Just when you thought you guys had me pegged……. I’m not going to blab ( too much) at you this time. Instead I wanted to share some photographs from Srinigar, Kashmir, circa 1975. I’m in the midst of setting up a new computer and was moving my digital library over to the new back up system when these gems were rediscovered. Wish I had taken more, but digital cameras hadn’t arrived on the scene yet and the cost of buying film and having countless photos developed was too steep for a young vagabond of 23. Henceforth, not too many photos for six weeks of visiting in one area. I am however grateful for the photos I have and most happy to be able to share them. I am sure they will find their way into a media slideshow soon that can enjoy a wider audience.

Many of the photos have a grey sky quality to them. Srinigar is in a broad valley bowl, situated below the foothills of the Himalayan Mountains. Consequently there was some temperature inversion and often some smog and haze was present.

In 1975, nothing- I mean absolutely nothing was satisfying to me. So I figured a radical change in environment for period of time would shake up the status quo. Boy, was I in for a ride. But I will save that verbage for a later time.

For the upcoming posting, please enjoy your trip to a region that has suffered far to omuch trouble and upheaval since these photos were taken.  If you’d like, click on a photo to enlarge it.

looking towards Dal Lake and Srinigar

Market area in Srinigar

no shopping malls- just individual stalls and merchants

Mosque in the Muslim area of Srinigar

crowded streets and an historic fort on the hill

Srinigar is a dense city. Built mostly on land and partially on Dal Lake, it currently has a population of close to 900,000. Not quite sure what it was back in 1975 but I certainly considered it plenty crowded.

I was staying with friends who owned a fabric busines. The crewel work they imported was made in Srinigar. Occasionally I would go into town with them when they had business to attend to. They lived on the west side of the valley next door to the botanical gardens and their Spriritual Master, Swami Lakshman Joo, a highly respected and loved being, the last living Kashmiri teacher of Kashmir Shaivism.
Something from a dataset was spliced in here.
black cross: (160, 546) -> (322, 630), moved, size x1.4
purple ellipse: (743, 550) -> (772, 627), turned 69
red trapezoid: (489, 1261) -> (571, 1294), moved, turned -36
[caption id="attachment_505" align="aligncenter" width="460" caption=" side trip to a rug weaving business"]

We traveled to and from Srinigar in several ways. One was the bus, which was always an interesting experience. Westerners, although not rare, were uncommon enough to be the object of unabashed staring. The busses were well used and during rush hour it was asses to elbows. When everyone was jammed in way to intimately for comforts sake, a small boy would then somehow weave his way through the tunneled openings of arms and legs, collecting the bus fare from each individual.

My favorite way of going home after taking the bus into town , was to indulge in a water taxi home across Dal lake, through the water neighborhoods and gardens, across the open shallow waters to the landing at the Botanical Gardens, where along with the exquisite beauty of the countryside, there was this concession stand that made the best mango milkshakes you could possibly imagine.
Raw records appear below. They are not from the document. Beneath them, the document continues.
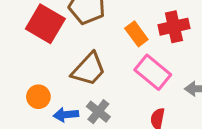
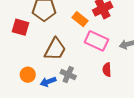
red square: (45, 24) -> (20, 27), size x0.7

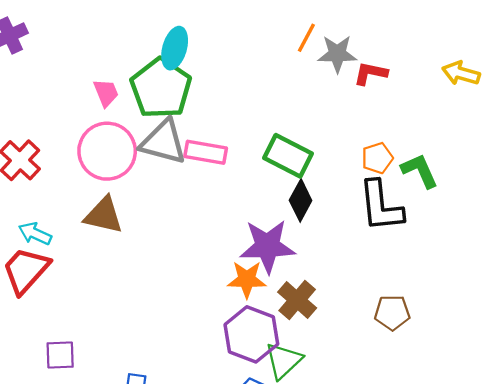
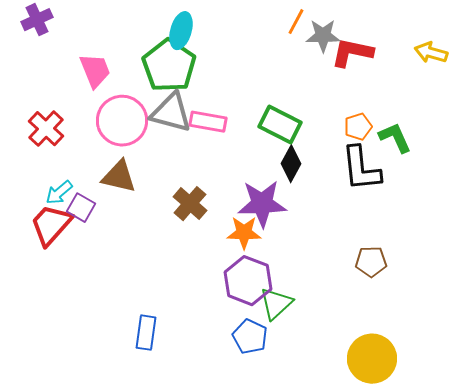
red L-shape: (370, 73) -> (352, 53), size x1.4
pink trapezoid: (106, 93) -> (95, 71), moved, size x1.4
cyan arrow: (35, 234) -> (59, 193), turned -64
brown cross: (297, 300) -> (190, 204), moved
purple square: (60, 355) -> (81, 208), moved, turned 32

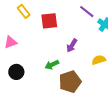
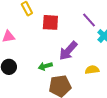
purple arrow: (72, 46) -> (68, 51), size x1.5

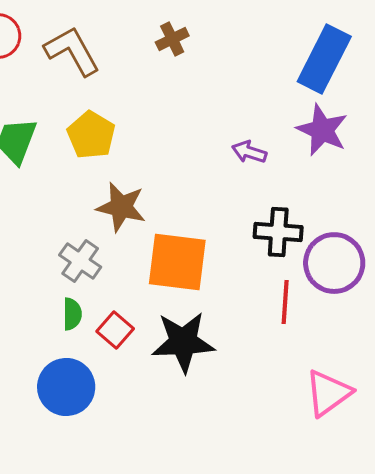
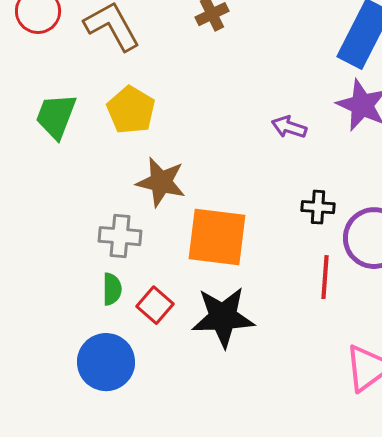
black cross: (278, 232) -> (318, 207), size x0.7
gray cross: (80, 261) -> (120, 236), turned -30

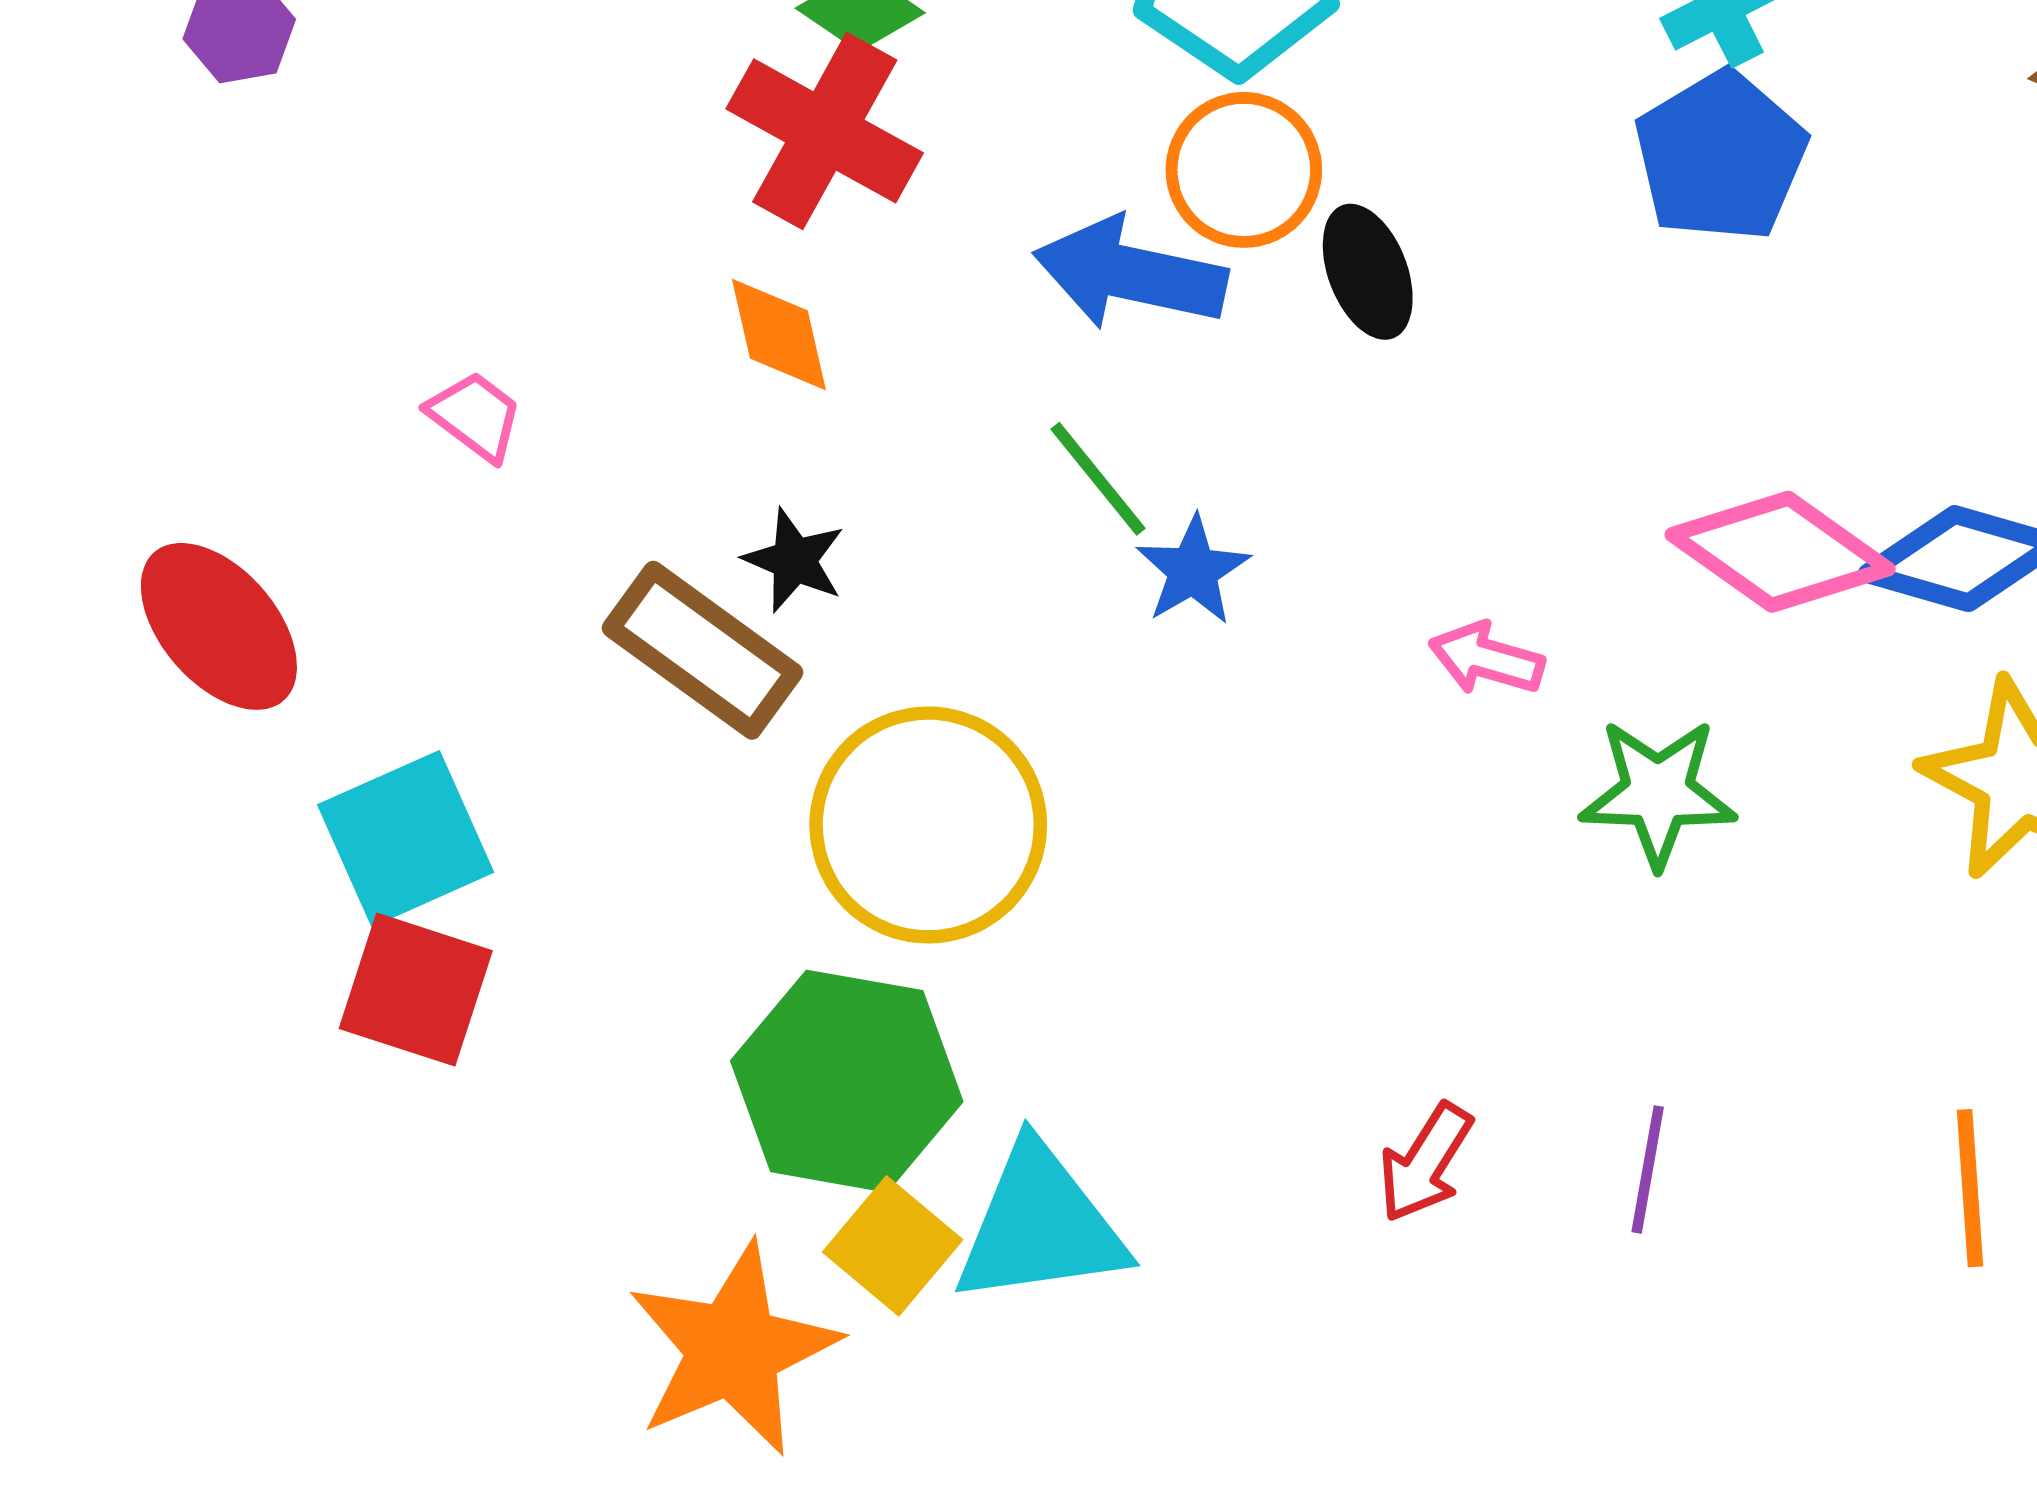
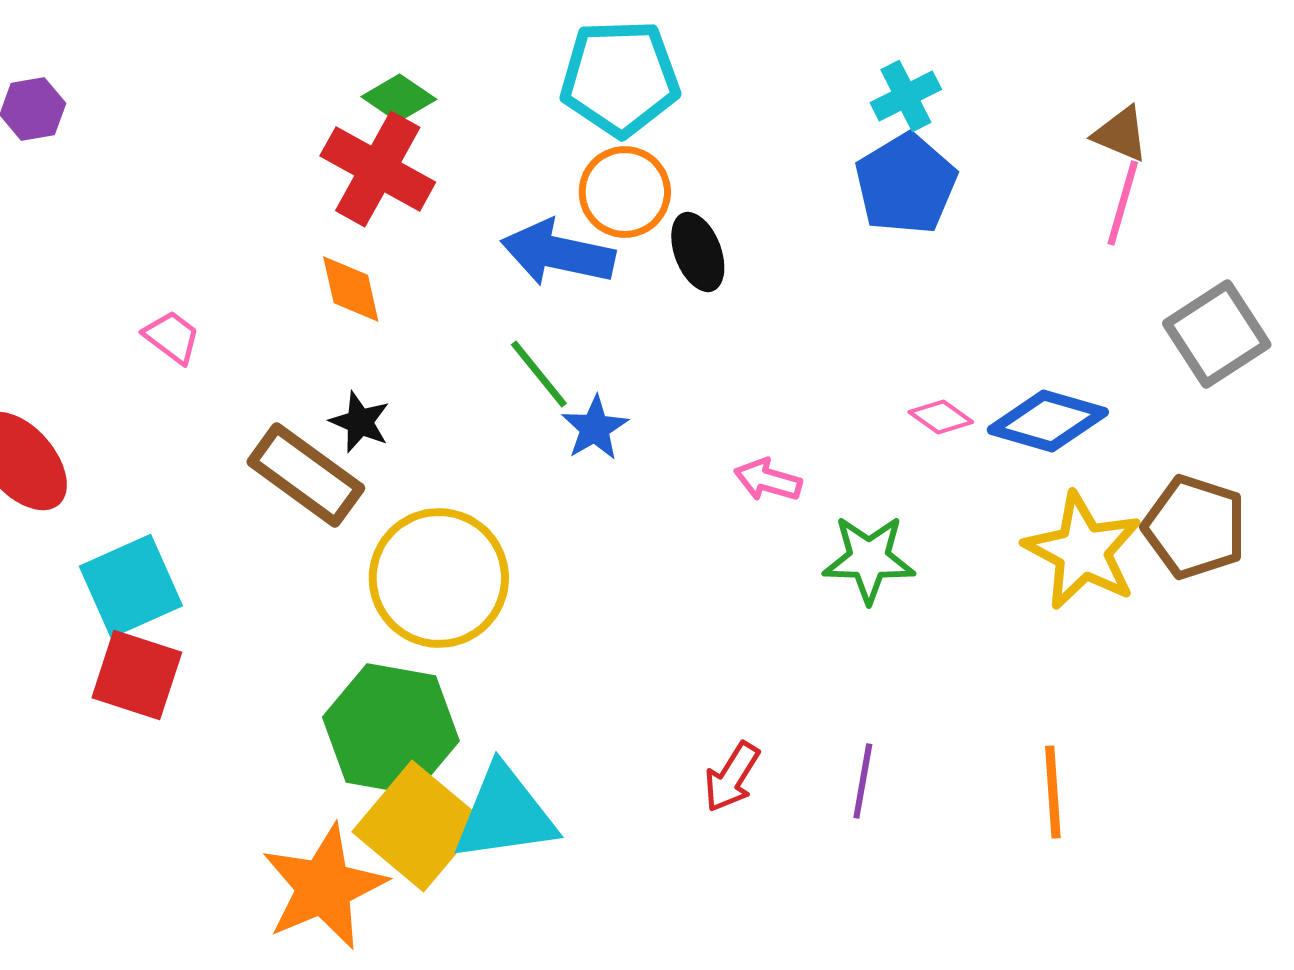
pink diamond: (1780, 552) -> (941, 417), size x0.5
yellow square: (893, 1246) -> (418, 826), size x1.6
out of the neighborhoods and into the lake towards the west side

Under the bridge to the botanical gardens.

We’ll travel around the west side of the valley a bit next time.
Thanks for taking some LIP from me.


6 thoughts on “Photos of Kashmir- 1975

    • Hello, Arun,

      Wish I could post more but that is all I have from that trip. That was in 1975 and I feel fortunate to have been there at that time.
      Hopefully you saw part three of the Kashmir photos.


  1. Hi Mr. Bruce Ccopek,
    I found your blog per chance. It’s interesting to read your experiences in Kashmir so long back.
    I can recall Swami ji calling some one Bruce. May be you were the guy with long beard whom I happened to have seen
    more than 35 years!
    I’m sharing your blog with the facebook community dedicated to Swami Lakshman Joo.
    Here is the link if you may like:


    • Hello Kapil,

      Thanks for passing on the photos to the facebook community. I don’t belong to Facebook so I couldn’t check in on the site.
      When I was in Kashmir it was without a beard. Never could grow a good one…..
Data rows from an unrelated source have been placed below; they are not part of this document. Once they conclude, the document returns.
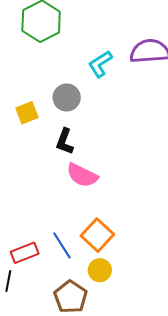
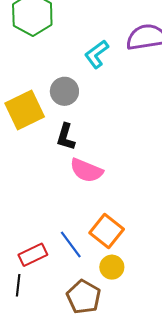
yellow square: (27, 113) -> (25, 110), size x1.6

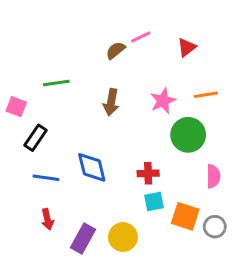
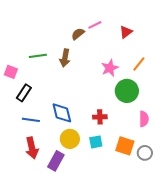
orange line: (206, 95) -> (139, 64), turned -42
brown arrow: (111, 102) -> (65, 58), moved
cyan square: (154, 201) -> (96, 142), moved
red arrow: (47, 219) -> (32, 148), size x1.5
yellow circle: (123, 237) -> (70, 139), moved

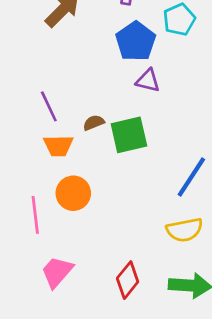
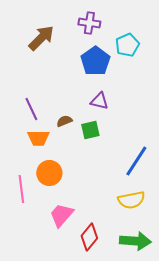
purple triangle: (148, 81) -> (99, 101), moved
green square: (129, 135) -> (90, 130), size x0.7
pink trapezoid: (57, 272) -> (61, 215), moved

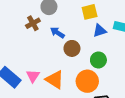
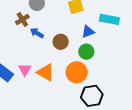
blue triangle: (100, 31) -> (88, 32), moved
blue arrow: (57, 33) -> (37, 33), moved

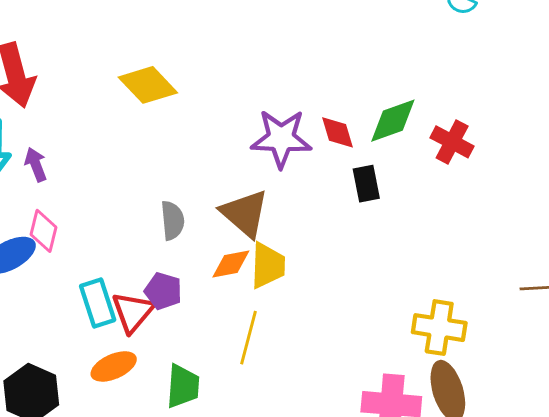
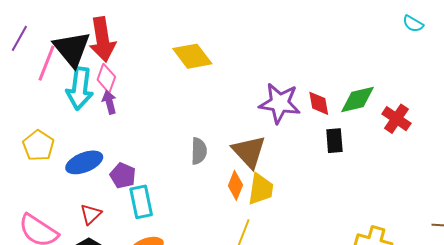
pink diamond: (43, 231) -> (106, 78), moved
orange diamond: (231, 264) -> (235, 185), turned -64
purple pentagon: (163, 291) -> (123, 176), moved
red triangle: (133, 312) -> (91, 214), moved, size x0.7

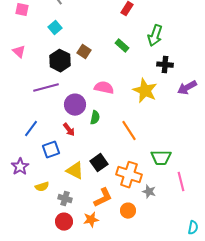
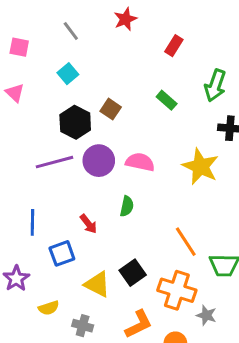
pink triangle: (19, 52) -> (15, 93), moved
purple circle: (75, 105) -> (99, 161), moved
blue line: (31, 129) -> (32, 222), turned -36
orange line: (129, 131) -> (186, 242), moved

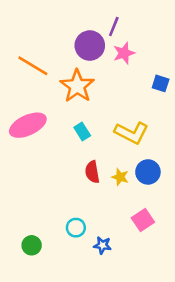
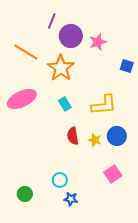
purple line: (114, 27) -> (52, 21), moved
yellow L-shape: (132, 133) -> (104, 105), turned -32
blue star: (102, 245) -> (71, 199), moved

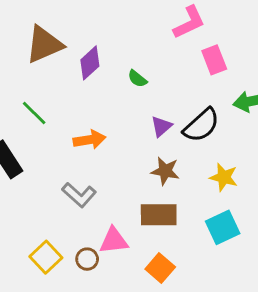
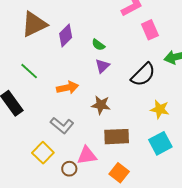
purple triangle: (161, 126) -> (102, 66), moved
brown star: (165, 171) -> (101, 105), moved
yellow square: (46, 257) -> (43, 153), moved

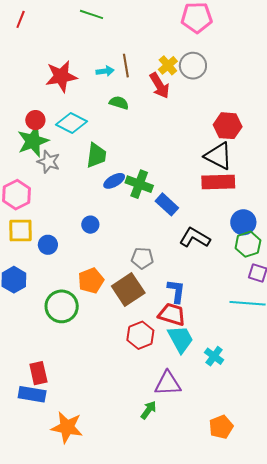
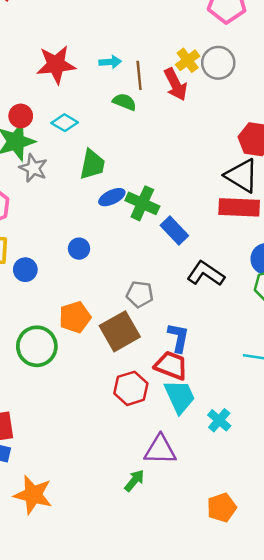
brown line: (126, 66) -> (139, 75), moved
cyan diamond: (72, 123) -> (65, 123), size x0.7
      I feel fortunate to have spent that time in Kashmir and am glad I could share it.


  2. Dear Bruce,

    There were two other Bruce’s studying with Swami Lakshmanjoo at the time you visited. One was the brother of your friend John Hughes, i.e. Bruce Hughes, and the other was Bruce Pollack from Canada. It was Bruce Pollack who supported a decent beard. I was also thankful that you had shared these pictures with John and Denise way back when.

    Thanks also for the fond memories, and the pics of Swami Lakshmanjoo.